Не похоже, чтобы за дверью был караульный, но и выломать эту дверь я бы не смог. Я растянулся на какой-то широкой лавке и стал прикидывать, что мне может грозить. Вот же хамство — засадить человека ни за что ни про что! Проверить, настоящие ли документы? Да проверяй себе на здоровье! В конце концов, что там рыпаться, не в первый раз я вижу, что у кого власть, у того и сила. А много ли я грустил о тех насекомых, которых давил мой сапог? Всевышнему комедианту заблагорассудилось сунуть меня в тюрьму (хорошо еще, что не в львиный ров), что-то он еще уготовит.
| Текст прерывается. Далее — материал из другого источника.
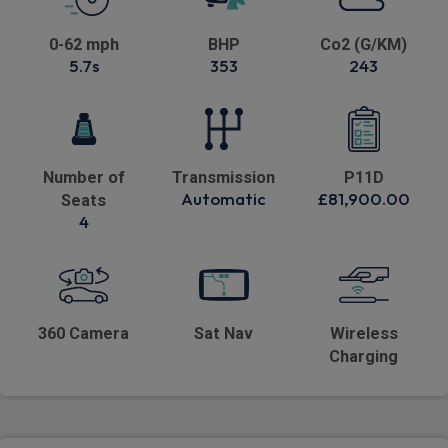
0-62 mph
BHP
Co2 (G/KM)
5.7s
353
243
Number of
Transmission
P11D
Automatic
£81,900.00
Seats
4
360 Camera
Sat Nav
Wireless
Charging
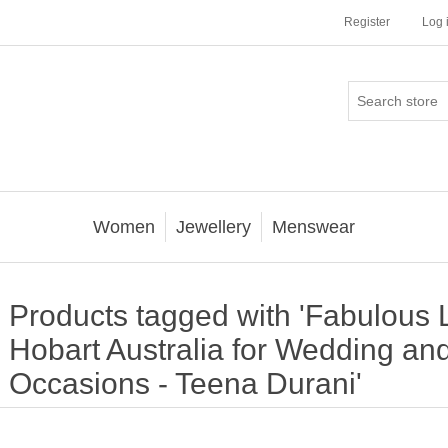
Register
Log 
Women
Jewellery
Menswear
Products tagged with 'Fabulous
Hobart Australia for Wedding an
Occasions - Teena Durani'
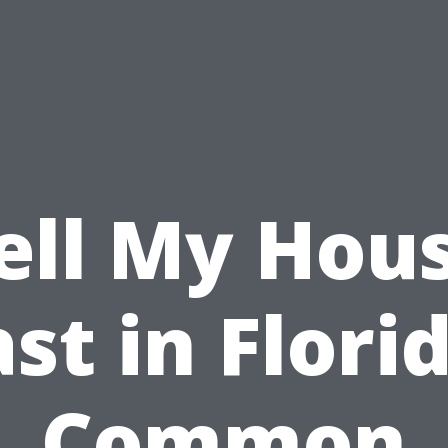
ell My Hou
st in Flori
Common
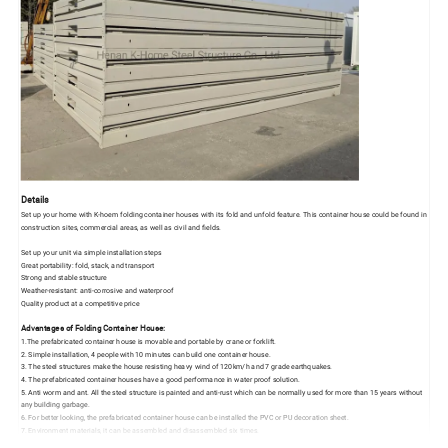
Details
Set up your home with K-hoem folding container houses with its fold and unfold feature. This container house could be found in
construction sites, commercial areas, as well as civil and fields.
Set up your unit via simple installation steps
Great portability: fold, stack, and transport
Strong and stable structure
Weather-resistant: anti-corrosive and waterproof
Quality product at a competitive price
Advantages of Folding Container House:
1.The prefabricated container house is movable and portable by crane or forklift.
2. Simple installation, 4 people with 10 minutes can build one container house.
3. The steel structures make the house resisting heavy wind of 120km/h and 7 grade earthquakes.
4. The prefabricated container houses have a good performance in water proof solution.
5. Anti worm and ant. All the steel structure is painted and anti-rust which can be normally used for more than 15 years without
any building garbage.
6. For better looking, the prefabricated container house can be installed the PVC or PU decoration sheet.
7. Environment materials, it can be assembled and disassembled six times.
Inside:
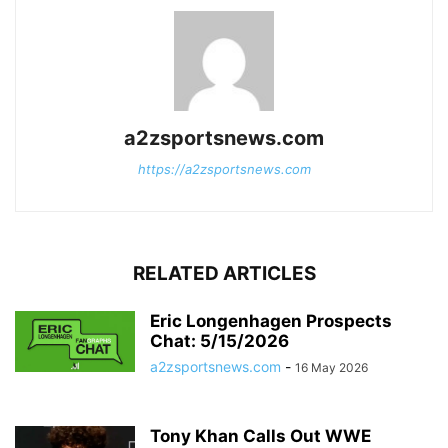
a2zsportsnews.com
https://a2zsportsnews.com
RELATED ARTICLES
Eric Longenhagen Prospects
Chat: 5/15/2026
a2zsportsnews.com
-
16 May 2026
Tony Khan Calls Out WWE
Я просидел несколько часов, было уже за полдень, когда Артур Берман распахнул дверь и махнул рукой:
— Выходи!
— Господин Берман… — робко начал я.
Берман недоуменно взглянул и отнюдь не пожелал пускаться в разговоры.
— Заткнись! Давай поживей!
Глубоко оскорбленный, я последовал за ним, но окрик послужил мне на пользу. Ведь это же настоящий пьянчуга, тупо исполняющий приказы начальства. Искать помощи у того, кто сам себе помочь не может! Глупее не придумаешь. Я было вызывающе усмехнулся и тут же оцепенел. Еще одна паршивая, но куда более опасная встреча — в комнате стоял тот длинный тип с пистолетом, Талис. Он делал вид, что перелистывает мой паспорт, потом кинул его на стол и указал на стул:
— Садись!
Это было не приглашение, а приказ. Помнит ли он меня? Тогда он был пьян в стельку.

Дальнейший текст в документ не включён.